Abbreviation: MEFL, molecules of equivalent fluorescence.

Figure S4 Flow cytometric assessment of pFLT3, pcKIT, and pS6 in peripheral CD34⁺CD11⁻ blood cells relative to blast cell counts for patients (A–E) following administration of LY2457546. Expression of pFLT3, pcKIT, and pS6 at predose, day 1, day 8, day 15, and at the end of the study was measured in peripheral CD34⁺CD11⁻ blood cells by fluorescence activated cell sorting. Expression of phosphoproteins as detected by MEFL for individual patients. Patients (A–E) are shown in relationship to blast counts. Solid lines of blast counts indicate dosing period with LY2457546 while dotted lines of blast counts indicate time periods without LY2457546.

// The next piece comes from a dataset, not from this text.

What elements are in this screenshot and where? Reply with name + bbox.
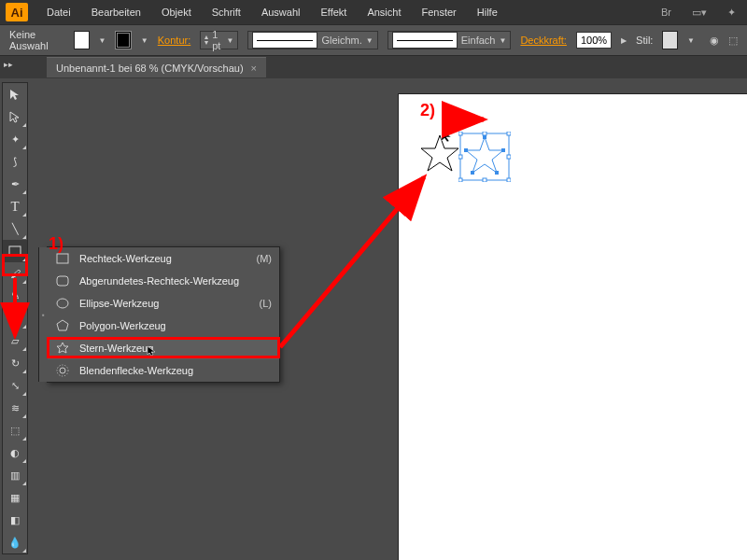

Abbreviation: MEFL, molecules of equivalent fluorescence.

Acknowledgements

We would like to thank the following contributors to this study: Joanna Burke, Ute Ohnmacht, David Snyder, Tommy Luk, and the Omnicare clinical development team. We would like to thank the Department of Hematology at the University of Bologna, Italy, Professor Gridelli, and Professor Schlenk and his team at the University of Ulm, Germany, for their contributions to this research.

Disclosure

ML, GD, GD, VA, TPB, and KKA are employed by and hold stocks in Eli Lilly and Company, which owns LY2457546. This study was sponsored by Eli Lilly and Company.